This post is not what it seems.

Is anybody else feeling ‘Covid fatigue’?

Is anybody else sick and tired of staying indoors all the time and panting through a mask whenever they’re out around people?

Is anybody else craving a social life, when previously they were proud introverts?

Does anybody else not want to see their inlaws only all the time, because they’re low-level bullies, and it’s exhausting to brush off being undermined all the time?

Does anybody else want to see a real friend face to face, without lying to one’s inlaws about it, because apparently we cannot see anybody except for them, even if it is socially distanced?

Is anybody else emotionally controlled by somebody?

Don’t you just hate it?

Is anybody else sick to death of living life and making every single decision with the background thought of someone’s mother in law’s feelings and emotions about it?

Does anybody else’s husband act like they don’t love their wife, and tease her mercilessly when his mother is around, because he knows his mother would be jealous and hurt if he dared to show his wife affection?

When my maternal grandmother passed away in 2011, I remember my mum saying something very poignant to someone who came to see her at the funeral.
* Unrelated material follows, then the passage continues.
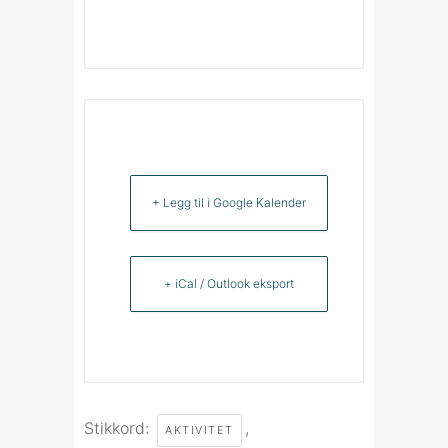
+ Legg til i Google Kalender
+ iCal / Outlook eksport
Stikkord:
,
AKTIVITET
She said, “Losing your mother is losing your entire world, the one person who truly cares for you, asking nothing in return.”

I was sixteen, I did not understand it at the time, truth be told.

But recently, my mother and my mother in law were in the same room, and my husband and I were facetiming with them. They live five minute’s walk from each other.

My mother in law made one of her usual digs at me, and I laughed and brushed it off with a joke, which made everybody in the room laugh. My mother called me the next day, and asked if I was alone.

“Yes,” I said.

She told me she felt angry and upset at the low-level bullying I was experiencing, and she felt sick and tired of not being able to speak up to defend me, as I always tell her not to say anything ever.

I pacified her, and tried to explain that was the relationship, and not to worry as I don’t let anybody control me. It was kind of a lie, but I can’t tell my mother the truth, she would be furious. My mother is a strong fighter of a woman and I am ashamed to say such things to her, she would never accept it. I don’t know why I do.

At the end of the phone call, I broke down in tears.

Because my husband, who I think loves and supports me in everything, but is sadly also controlled by his mother and doesn’t realise it, would never defend me against any comments made by his mother at me. He would not dare. Hell would rip apart if he did.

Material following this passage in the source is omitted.